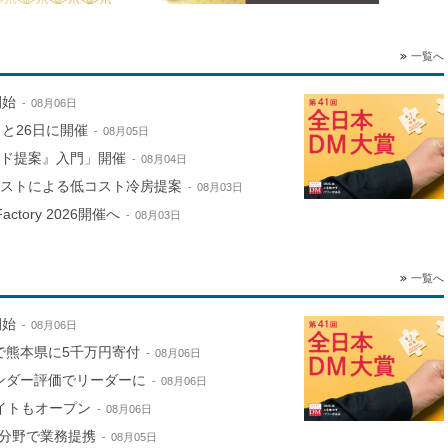
一覧へ
開始
08月06日
と26日に開催
08月05日
ンド提案』入門」開催
08月04日
ミストによる低コスト冷房提案
08月03日
ctory 2026開催へ
08月03日
一覧へ
開始
08月06日
で熊本県に5千万円寄付
08月06日
ンダー評価でリーダーに
08月06日
サイトもオープン
08月06日
分野で業務提携
08月05日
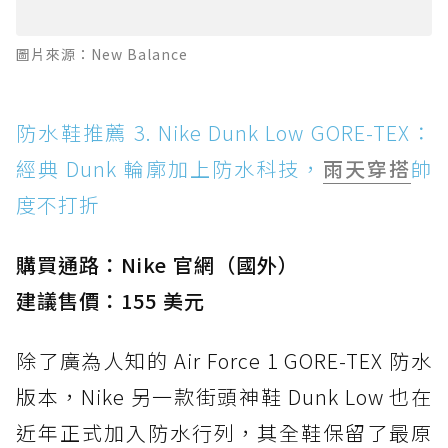
圖片來源：New Balance
防水鞋推薦 3. Nike Dunk Low GORE-TEX：
經典 Dunk 輪廓加上防水科技，
雨天穿搭
帥
度不打折
購買通路：Nike 官網（國外）
建議售價：155 美元
除了廣為人知的 Air Force 1 GORE-TEX 防水
版本，Nike 另一款街頭神鞋 Dunk Low 也在
近年正式加入防水行列，其全鞋保留了最原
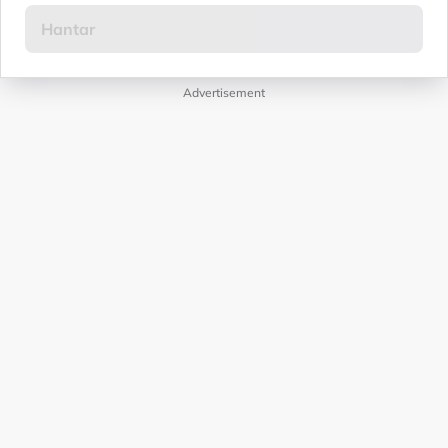
Advertisement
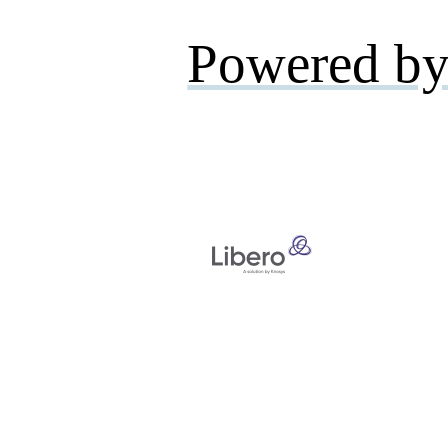
Powered by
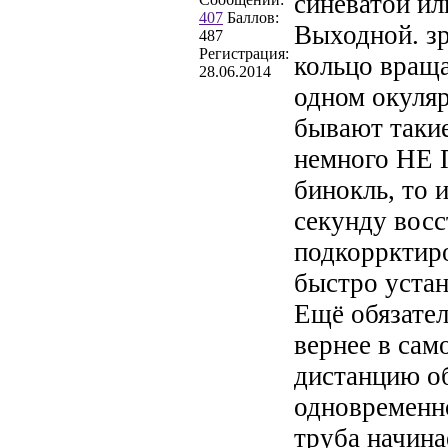
синеватой ил
407
Баллов:
Выходной. зр
487
Регистрация:
кольцо враща
28.06.2014
одном окуля
бывают такие
немного НЕ 
бинокль, то 
секунду восс
подкоррктиро
быстро устан
Ещё обязател
вернее в сам
дистанцию об
одновременно
труба начина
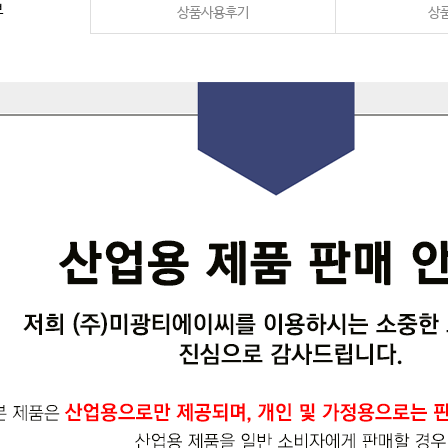
보
상품사용후기
상품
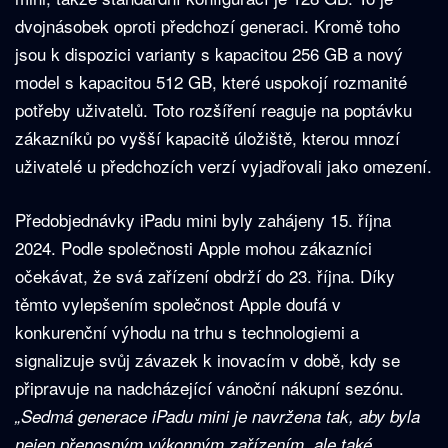
dvojnásobek oproti předchozí generaci. Kromě toho
jsou k dispozici varianty s kapacitou 256 GB a nový
model s kapacitou 512 GB, které uspokojí rozmanité
potřeby uživatelů. Toto rozšíření reaguje na poptávku
zákazníků po vyšší kapacitě úložiště, kterou mnozí
uživatelé u předchozích verzí vyjadřovali jako omezení.
Předobjednávky iPadu mini byly zahájeny 15. října
2024. Podle společnosti Apple mohou zákazníci
očekávat, že svá zařízení obdrží do 23. října. Díky
těmto vylepšením společnost Apple doufá v
konkurenční výhodu na trhu s technologiemi a
signalizuje svůj závazek k inovacím v době, kdy se
připravuje na nadcházející vánoční nákupní sezónu.
„Sedmá generace iPadu mini je navržena tak, aby byla
nejen přenosným výkonným zařízením, ale také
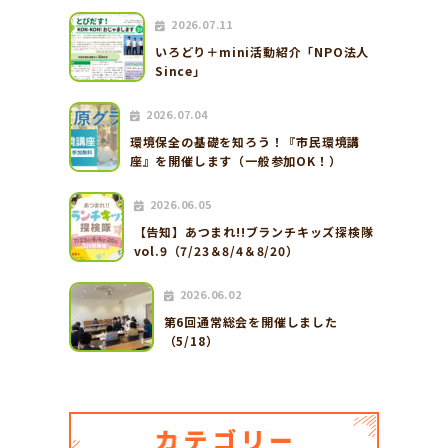
2026.07.11
いろどり＋mini活動紹介「NPO法人
Since」
2026.07.04
環境保全の基礎を知ろう！『市民環境講
座』を開催します（一般参加OK！）
2026.06.05
【告知】あつまれ!!ブランチキッズ探検隊
vol.9（7/23＆8/4＆8/20）
2026.06.02
第6回通常総会を開催しました
（5/18）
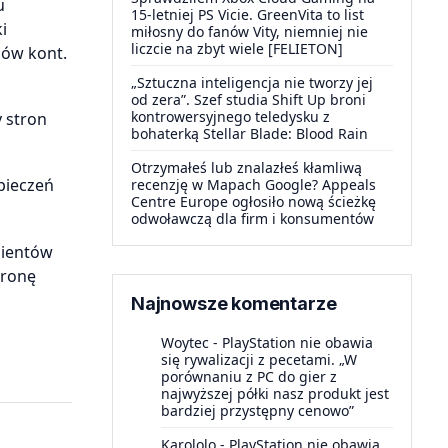
u
15-letniej PS Vicie. GreenVita to list
i
miłosny do fanów Vity, niemniej nie
liczcie na zbyt wiele [FELIETON]
nów kont.
„Sztuczna inteligencja nie tworzy jej
od zera”. Szef studia Shift Up broni
kontrowersyjnego teledysku z
 stron
bohaterką Stellar Blade: Blood Rain
Otrzymałeś lub znalazłeś kłamliwą
pieczeń
recenzję w Mapach Google? Appeals
Centre Europe ogłosiło nową ścieżkę
odwoławczą dla firm i konsumentów
lientów
tronę
Najnowsze komentarze
Woytec
-
PlayStation nie obawia
się rywalizacji z pecetami. „W
porównaniu z PC do gier z
najwyższej półki nasz produkt jest
bardziej przystępny cenowo”
Karololo
-
PlayStation nie obawia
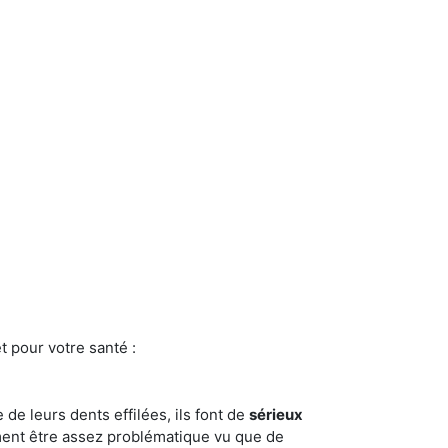
t pour votre santé :
e de leurs dents effilées, ils font de
sérieux
ment être assez problématique vu que de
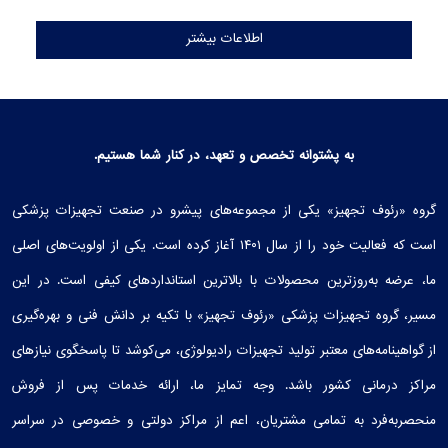
اطلاعات بیشتر
به پشتوانه تخصص و تعهد، در کنار شما هستیم.
گروه «رئوف تجهیز» یکی از مجموعه‌های پیشرو در صنعت تجهیزات پزشکی
است که فعالیت خود را از سال ۱۴۰۱ آغاز کرده است. یکی از اولویت‌های اصلی
ما، عرضه به‌روزترین محصولات با بالاترین استانداردهای کیفی است. در این
مسیر، گروه تجهیزات پزشکی «رئوف تجهیز» با تکیه بر دانش فنی و بهره‌گیری
از گواهینامه‌های معتبر تولید تجهیزات رادیولوژی، می‌کوشد تا پاسخگوی نیازهای
مراکز درمانی کشور باشد. وجه تمایز ما، ارائه خدمات پس از فروش
منحصربه‌فرد به تمامی مشتریان، اعم از مراکز دولتی و خصوصی در سراسر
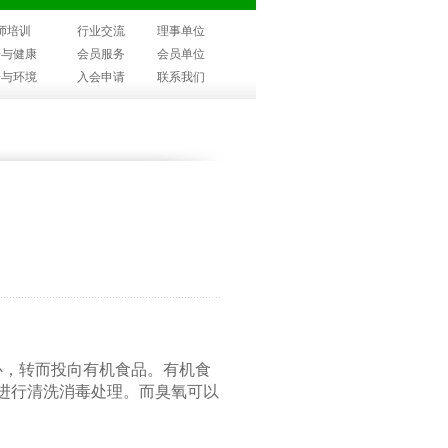
师培训
行业交流
理事单位
子与健康
会员服务
会员单位
子与环境
入会申请
联系我们
心，转而投向有机食品。有机食
进行清洗消毒处理。而臭氧可以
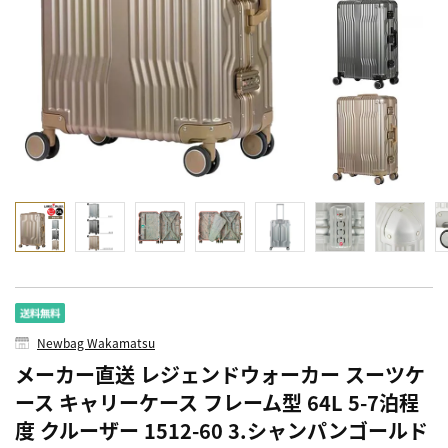
Newbag Wakamatsu
メーカー直送 レジェンドウォーカー スーツケ
ース キャリーケース フレーム型 64L 5-7泊程
度 クルーザー 1512-60 3.シャンパンゴールド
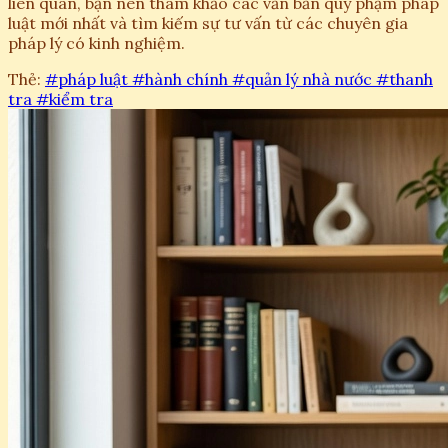
liên quan, bạn nên tham khảo các văn bản quy phạm pháp
luật mới nhất và tìm kiếm sự tư vấn từ các chuyên gia
pháp lý có kinh nghiệm.
Thẻ:
#pháp luật
#hành chính
#quản lý nhà nước
#thanh
tra
#kiểm tra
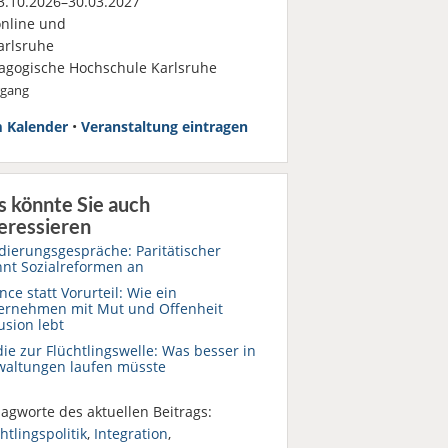
.10.2026–30.03.2027
nline und
rlsruhe
agogische Hochschule Karlsruhe
rgang
 Kalender
•
Veranstaltung eintragen
s könnte Sie auch
eressieren
dierungsgespräche: Paritätischer
nt Sozialreformen an
ce statt Vorurteil: Wie ein
ernehmen mit Mut und Offenheit
usion lebt
ie zur Flüchtlingswelle: Was besser in
waltungen laufen müsste
agworte des aktuellen Beitrags:
htlingspolitik
,
Integration
,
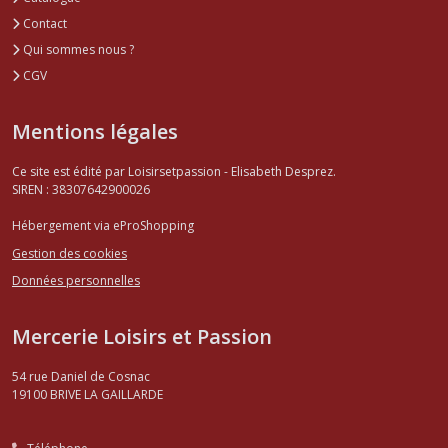
Contact
Qui sommes nous ?
CGV
Mentions légales
Ce site est édité par Loisirsetpassion - Elisabeth Desprez.
SIREN : 38307642900026
Hébergement via eProShopping
Gestion des cookies
Données personnelles
Mercerie Loisirs et Passion
54 rue Daniel de Cosnac
19100
BRIVE LA GAILLARDE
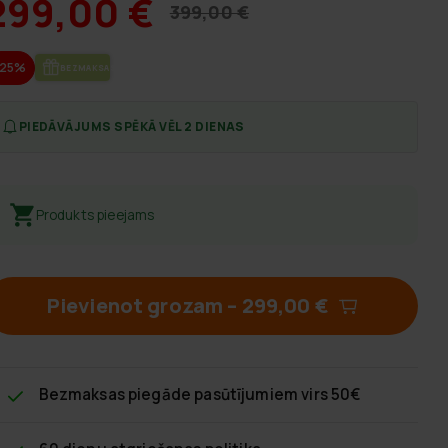
299,00 €
399,00 €
-25%
BEZ­MAK­SAS PIE­GĀ­DE
PIEDĀVĀJUMS SPĒKĀ VĒL 2 DIENAS
Produkts pieejams
Pievienot grozam
–
299,00 €
Bezmaksas piegāde
pasūtījumiem virs 50€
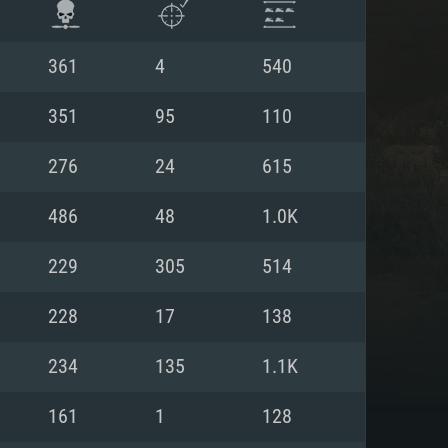
361
4
540
351
95
110
276
24
615
486
48
1.0K
229
305
514
228
17
138
항
234
135
1.1K
161
1
128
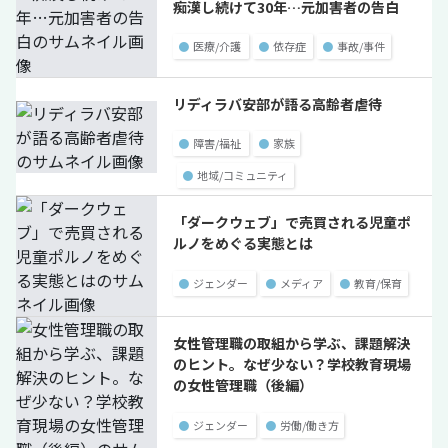
痴漢し続けて30年…元加害者の告白
●
医療/介護
●
依存症
●
事故/事件
リディラバ安部が語る高齢者虐待
●
障害/福祉
●
家族
●
地域/コミュニティ
「ダークウェブ」で売買される児童ポ
ルノをめぐる実態とは
●
ジェンダー
●
メディア
●
教育/保育
女性管理職の取組から学ぶ、課題解決
のヒント。なぜ少ない？学校教育現場
の女性管理職（後編）
●
ジェンダー
●
労働/働き方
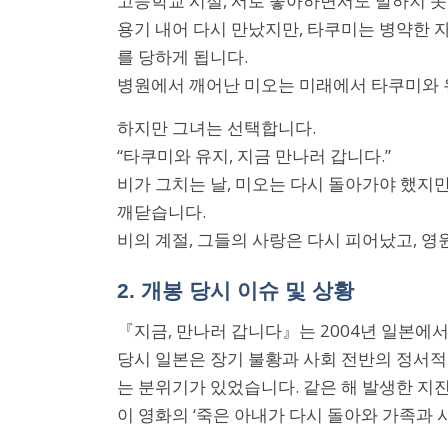
고등학교 시절, 서로 좋아하면서도 말하지 못
용기 내어 다시 만났지만, 타쿠미는 병약한 
를 당하게 됩니다.
병원에서 깨어난 미오는 미래에서 타쿠미와 유
하지만 그녀는 선택합니다.
“타쿠미와 유지, 지금 만나러 갑니다.”
비가 그치는 날, 미오는 다시 돌아가야 했지만
깨닫습니다.
비의 계절, 그들의 사랑은 다시 피어났고, 영
2. 개봉 당시 이슈 및 상황
『지금, 만나러 갑니다』는 2004년 일본에
당시 일본은 장기 불황과 사회 전반의 정서적
는 분위기가 있었습니다. 같은 해 발생한 지
이 영화의 ‘죽은 아내가 다시 돌아와 가족과 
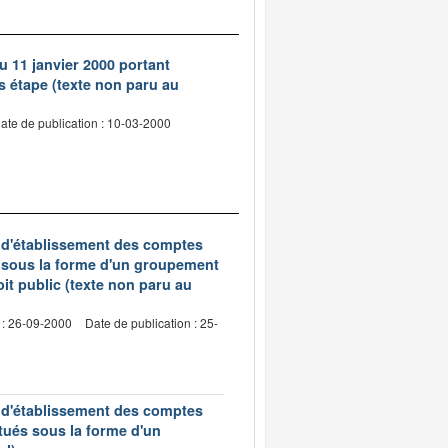
du 11 janvier 2000 portant
s étape (texte non paru au
ate de publication : 10-03-2000
s d'établissement des comptes
s sous la forme d'un groupement
oit public (texte non paru au
 : 26-09-2000
Date de publication : 25-
s d'établissement des comptes
tués sous la forme d'un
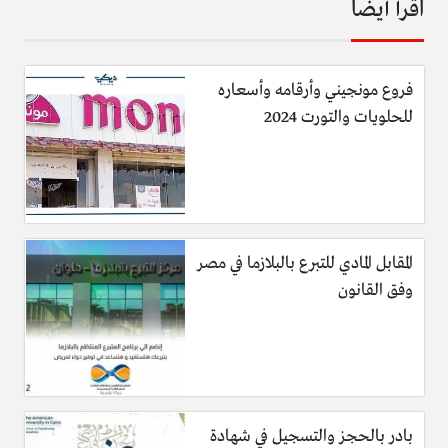
اقرأ أيضا
فروع مونجيني وأرقامه وأسعاره
للحلويات والتورت 2024
المقابل المادي للتبرع بالبلازما في مصر
وفق القانون
بادر بالحجز والتسجيل في شهادة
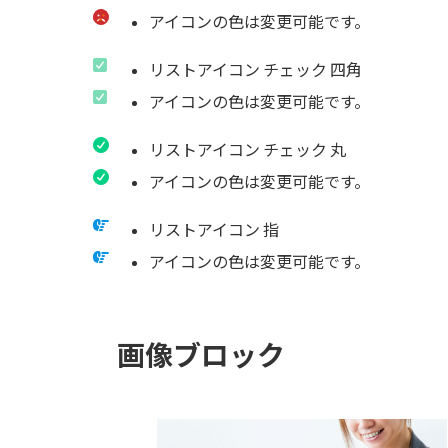
アイコンの色は変更可能です。
リストアイコン チェック 四角
アイコンの色は変更可能です。
リストアイコン チェック 丸
アイコンの色は変更可能です。
リストアイコン 指
アイコンの色は変更可能です。
画像ブロック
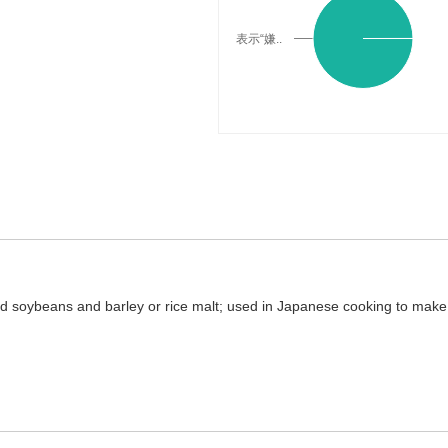
表示“嫌..
与在线翻译：
d soybeans and barley or rice malt; used in Japanese cooking to mak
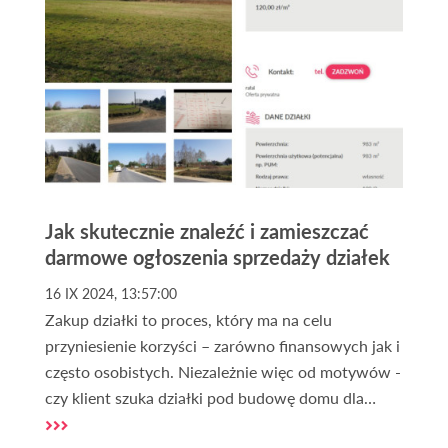
Warszawie? To pytanie zadaje sobie wielu
nabywców, szukających idealnego miejsca na
budowę domu, inwestycję lub rozwój biznesu.
Jak skutecznie znaleźć i zamieszczać
darmowe ogłoszenia sprzedaży działek
16 IX 2024, 13:57:00
Zakup działki to proces, który ma na celu
przyniesienie korzyści – zarówno finansowych jak i
często osobistych. Niezależnie więc od motywów -
czy klient szuka działki pod budowę domu dla
siebie lub na sprzedaż, czy może lokalizacji na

####################

◆ **TASK BRIEF**
Pull every line containing the word "iPadu" out of the entries above.

◆ **RESULT**
Předobjednávky iPadu mini byly zahájeny 15. října
„Sedmá generace iPadu mini je navržena tak, aby byla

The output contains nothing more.